Carterhatch Junior School is situated about two hundred metres to the east of the Great Cambridge Road on Carterhatch Lane, Enfield.
The school was opened in 1949 and together with the Infant School shares the 4.5 acre site.
The buildings are single storey blocks which are interconnected, joining at right angles to a long main corridor . Most of the teaching rooms have southern aspects with french doors opening out onto an area of garden.
In the planning and construction of this school, an attempt was made to bring fresh air, sunlight, warmth and colour into the building.
The school is a three-form entry with classes organised in year groups. Each class contains 30 pupils to one Class Teacher.
Every year group receives support from Teaching Assistants.
The School Day
- School begins at: 8:50am
- The playground is open from 8:30am and children are expected to be in the playground by 8.45am
- Morning play: 10.30am – 10.45am
- Lunchtime: 12.45pm – 1.45pm
- School finishes at: 3:15pm
How Can Parents and Carers Help?
We are always keen to welcome parents and carers, wherever possible, into school life. If you are interested in volunteering in school, please contact the school office or the Deputy Headteacher and we will be pleased to discuss options with you.
Parents regularly help with a range of activities such as reading with children, helping out in class, participating in games, sewing, cooking, school outings, concerts and whole school events.
In order to safeguard our children we do require all parent volunteers to be DBS checked. Either the Office or the Deputy Headteacher can help you with this.
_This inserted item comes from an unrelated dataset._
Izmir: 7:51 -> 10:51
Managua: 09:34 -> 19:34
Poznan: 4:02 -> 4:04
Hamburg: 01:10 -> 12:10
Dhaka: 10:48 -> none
We really are most grateful for all the help we get from parents and carers.
Communication with Parents and Carers
As a staff we endeavour to establish a good relationship with all parents and carers.
We have open evenings during the school year so that we can meet with parents and carers to discuss their child’s progress. Every child is invited along so that they are directly involved in reviewing progress in their learning and setting their own targets to work towards.
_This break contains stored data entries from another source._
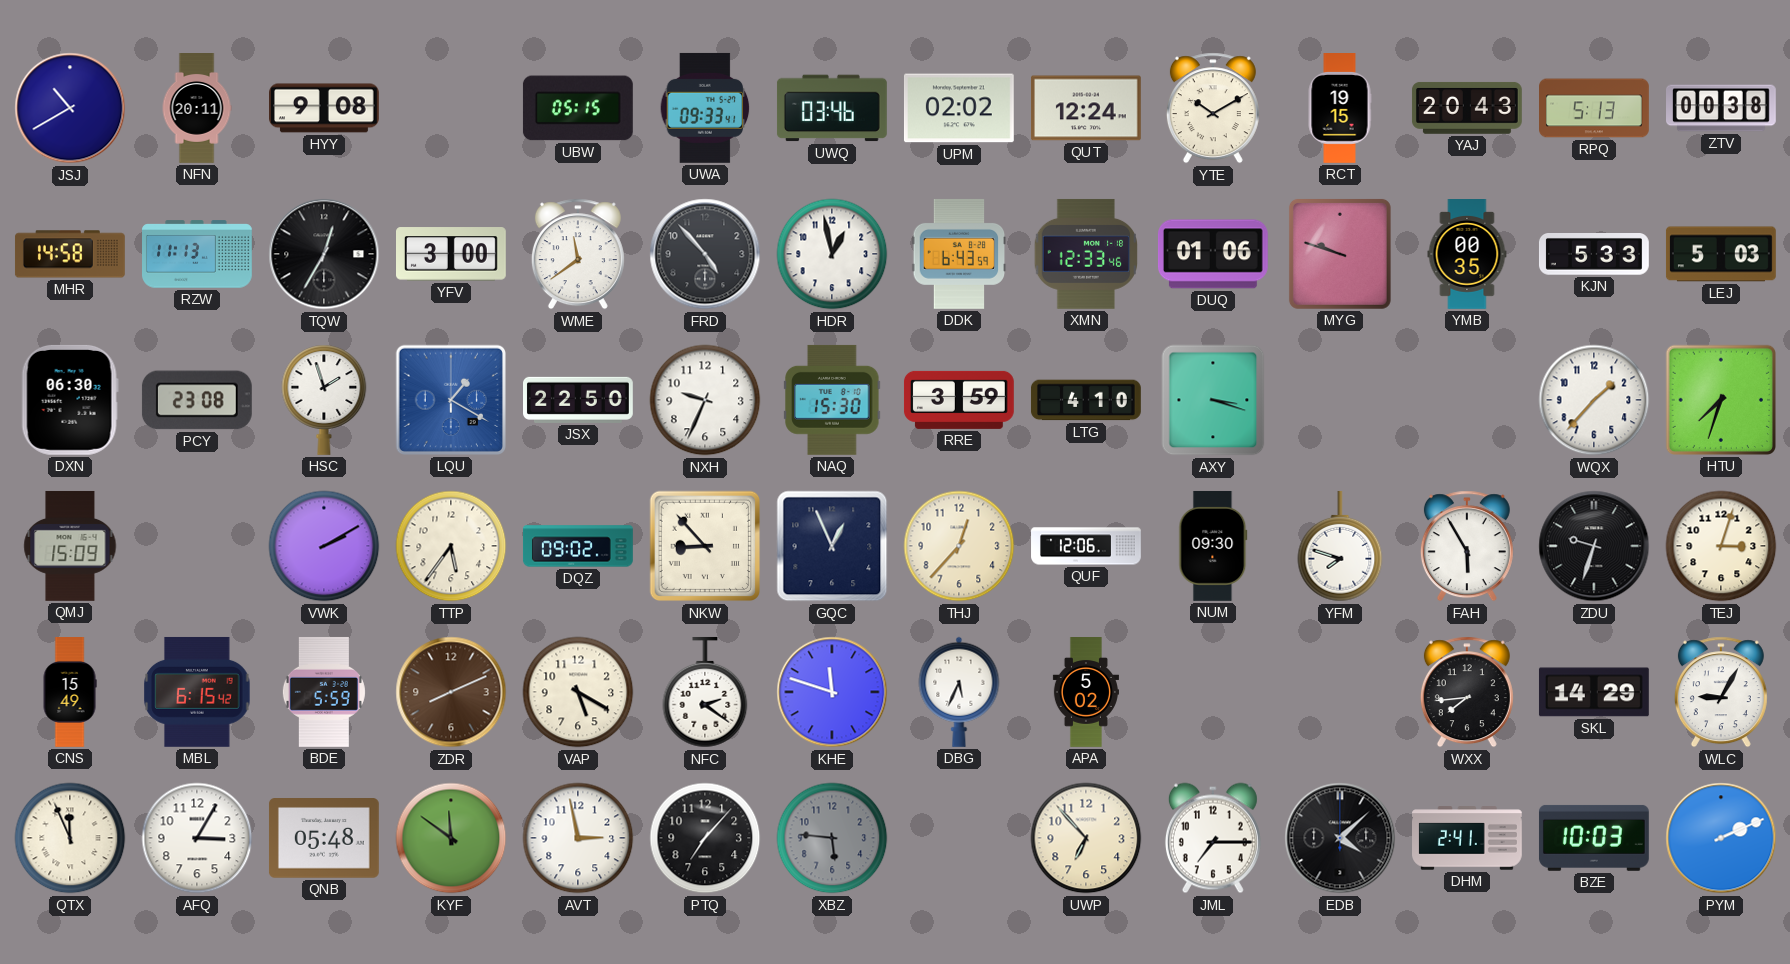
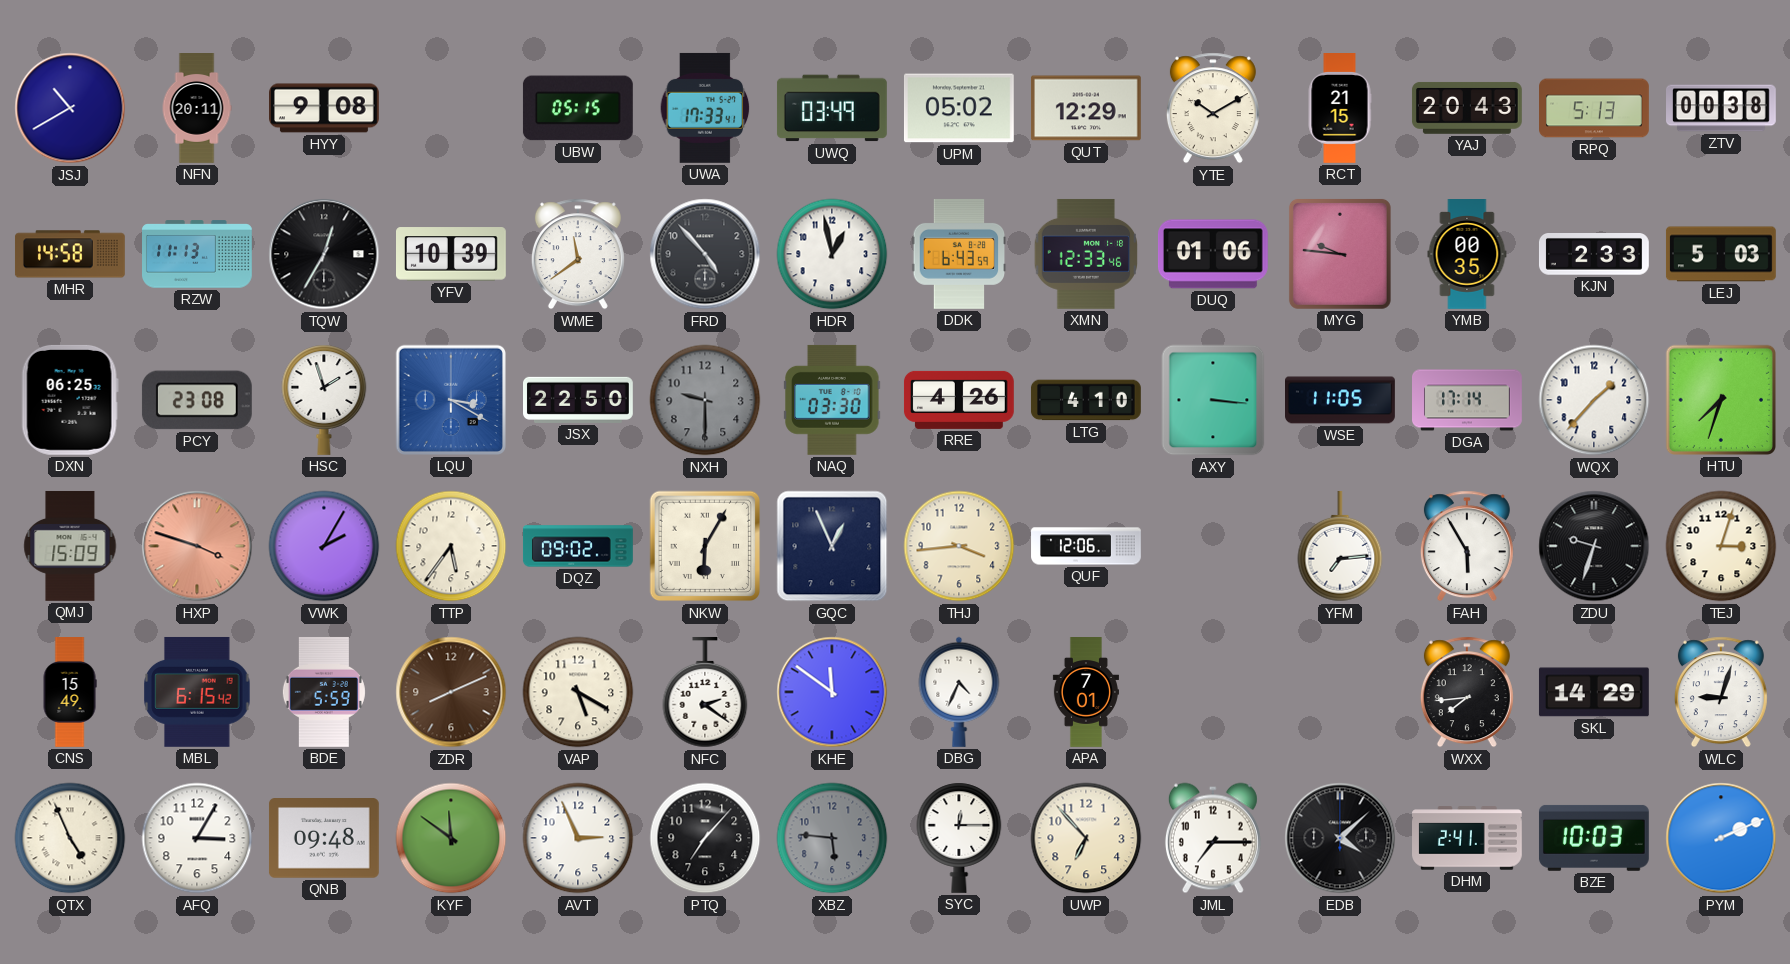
UWA: 09:33 -> 17:33
UWQ: 03:46 -> 03:49
UPM: 02:02 -> 05:02
QUT: 12:24 -> 12:29
RCT: 19:15 -> 21:15
YFV: 3:00 -> 10:39
MYG: 9:48 -> 9:46
KJN: 5:33 -> 2:33
DXN: 06:30 -> 06:25
LQU: 1:20 -> 3:20
NXH: 9:34 -> 9:30
NXH dial: white -> grey
NAQ: 15:30 -> 03:30
RRE: 3:59 -> 4:26
AXY: 3:18 -> 3:16
WSE: none -> 11:05
DGA: none -> 17:14
HXP: none -> 3:48
VWK: 2:10 -> 2:05
NKW: 8:53 -> 6:05
THJ: 12:37 -> 3:44
NUM: 09:30 -> none
YFM: 7:48 -> 7:14
KHE: 11:48 -> 11:51
DBG: 5:34 -> 4:34
APA: 5:02 -> 7:01
WLC: 9:05 -> 9:03
QTX: 11:56 -> 4:56
QNB: 05:48 -> 09:48
AVT: 2:58 -> 2:56
SYC: none -> 12:15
All children are given reports at the end of the school year.
Parents are welcome to meet with staff or the Headship Team at any time to discuss their children. Please do not hesitate to contact the school. It is not always necessary to make an appointment, as we will endeavour to see you immediately if we are able. Teaching staff are usually available after school.
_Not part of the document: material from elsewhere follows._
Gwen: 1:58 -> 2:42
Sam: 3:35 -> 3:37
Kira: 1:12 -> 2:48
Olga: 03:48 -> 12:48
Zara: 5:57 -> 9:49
Supporting Your Child’s Learning
There are many ways in which you can support and encourage your child to do well at school. This may include:
- Play with and talk to your child. Ask them about their day, what they did and what they enjoyed. Talk to your child as much as possible. It is very important to talk in your own ‘mother-tongue’, even if this is not English. This will enhance your child’s capacity to learn other languages and learn difficult concepts later on in life.
- Read bedtime stories to your child as often as possible. Talk about the pictures and the stories with your child.
- Regularly visit your local library and select fun books to read with your child.
- Limit the amount of time your child watches television. Research has shown that children who watch a lot of T.V. have a less developed vocabulary and do less well at school.
- Take your child to parks and museums. Many are free!
- Make sure your child gets enough sleep. Children up to 10 years may still need up to 10 hours sleep a night.
- Support your child with their homework. If you are unsure about a task yourself, please do not hesitate to ask for help at school.
- Make sure your child eats a healthy diet. If your child takes a packed lunch to school, ensure it contains appropriate food, such as sandwiches, yoghurt and fruit. Please do not give them chocolate, crisps, biscuits or cakes.
- Walk to school if possible; ensure your child gets regular exercise.
- Make sure your child attends school every day, unless they are unwell.
- Make sure your child is dressed appropriately for school, this includes a warm coat in the winter and suitable footwear. Sandals and high heels are a health hazard, as is any type of jewellery.